Quantization, distillation, pruning

10 atomic recall cards. Export to Anki and let spaced repetition do its slow work.

In Anki: File → Import, choose this TSV, set field separator to Tab, deck = Tokens to Embodied Minds · Ch 11, note type = Basic.

Front	Back
What is the W4A16 inference format and why is it preferred over W4A4?	4-bit weights, 16-bit activations. W4A4 fails because transformer activation outliers cause catastrophic 4-bit quantization error. W4A16 keeps activations in FP16 where outliers are represented accurately, with only a small weight dequantization overhead.
What does GPTQ do that naive round-to-nearest quantization does not?	GPTQ uses second-order Hessian information to minimize per-layer quantization error. It sequentially quantizes weights and adjusts remaining weights to compensate — reducing INT4 perplexity loss from ~3-5 to ~0.5-1.0 points.

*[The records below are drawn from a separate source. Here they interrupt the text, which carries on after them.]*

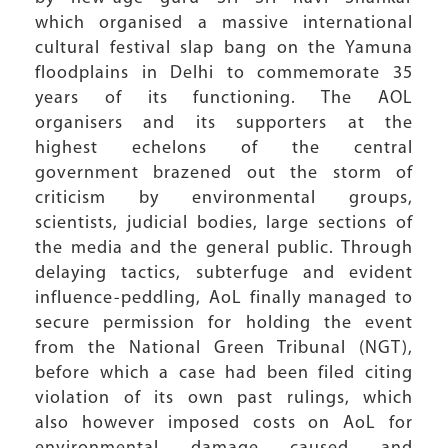
which organised a massive international
cultural festival slap bang on the Yamuna
floodplains in Delhi to commemorate 35
years of its functioning. The AOL
organisers and its supporters at the
highest echelons of the central
government brazened out the storm of
criticism by environmental groups,
scientists, judicial bodies, large sections of
the media and the general public. Through
delaying tactics, subterfuge and evident
influence-peddling, AoL finally managed to
secure permission for holding the event
from the National Green Tribunal (NGT),
before which a case had been filed citing
violation of its own past rulings, which
also however imposed costs on AoL for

What are activation outliers in transformer hidden states and why do they matter for quantization?	A small fraction of hidden-state dimensions consistently carry values 5-10× larger than typical (LLM.int8(), August 2022). 4-bit quantization maps these outliers and normal values into the same narrow range, causing catastrophic relative error for the outlier dimensions.

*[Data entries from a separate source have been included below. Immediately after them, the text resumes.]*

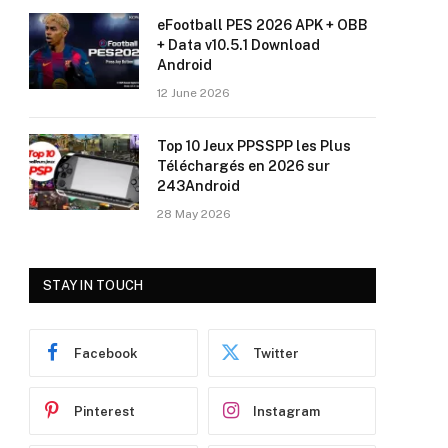
eFootball PES 2026 APK + OBB
+ Data v10.5.1 Download
Android
12 June 2026
Top 10 Jeux PPSSPP les Plus
Téléchargés en 2026 sur
243Android
28 May 2026
STAY IN TOUCH
Facebook
Twitter
Pinterest
Instagram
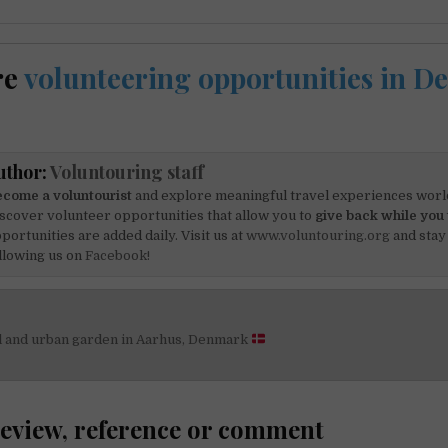
re
volunteering opportunities in 
uthor:
Voluntouring staff
come a voluntourist
and explore meaningful travel experiences worl
scover volunteer opportunities that allow you to
give back while you 
portunities are added daily. Visit us at
www.voluntouring.org
and stay
llowing us on
Facebook!
el and urban garden in Aarhus, Denmark
on
review, reference or comment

What is SmoothQuant and what problem does it solve?	SmoothQuant migrates the scale of activation outliers into the weight matrices (multiplying activations by 1/s and weights by s) before INT8 quantization. This smooths the activation distribution, enabling W8A8 quantization without per-channel scaling overhead.
What is FP8 E4M3 vs E5M2 and why are different formats used for forward vs backward?	E4M3 (4-bit exponent, 3-bit mantissa): wider dynamic range, better for weights and activations. E5M2 (5-bit exponent, 2-bit mantissa): even wider dynamic range, needed for gradients which can span many orders of magnitude. Different precision needs require different formats per pass.
What is structured pruning and why does it provide GPU speedup while unstructured pruning does not?	Structured pruning removes whole components (heads, neurons, layers) — the resulting network has smaller but still dense matrices that execute efficiently on GPU tensor cores. Unstructured pruning zeroes individual weights — the matrix remains the same shape and executes at the same throughput.
What is knowledge distillation and what does the temperature parameter control?	Train a student to minimize KL(p_teacher \|\| p_student). Temperature T softens the teacher's distribution — higher T spreads probability mass to top-k tokens, giving the student richer learning signal beyond just the argmax. T=2-4 is typical.
What is QAT and when should it be used instead of PTQ?	Quantization-aware training (QAT) trains with fake quantization nodes, allowing the model to adapt. Costs full training compute but recovers 0.5-1.0 perplexity points over PTQ at 4-bit. Use QAT only when the deployment precision is known before training and the quality gap from PTQ is unacceptable.
How much latency reduction does INT8 quantization of the attention layers provide on Jetson AGX Orin?	Approximately 40% reduction on the quantized attention layers. Total model latency reduction is lower (depends on FFN ratio) — typically 25-35% end-to-end on Orin's 275 TOPS INT8 compute.
Why does removing entire transformer layers (block pruning) provide more reliable speedup than head pruning?	Removing a whole layer eliminates all its operations — attention, FFN, and both norms. Head pruning reduces KV-cache and QKV compute but leaves the FFN and residual ops in place. Layer removal gives a larger, more predictable latency reduction.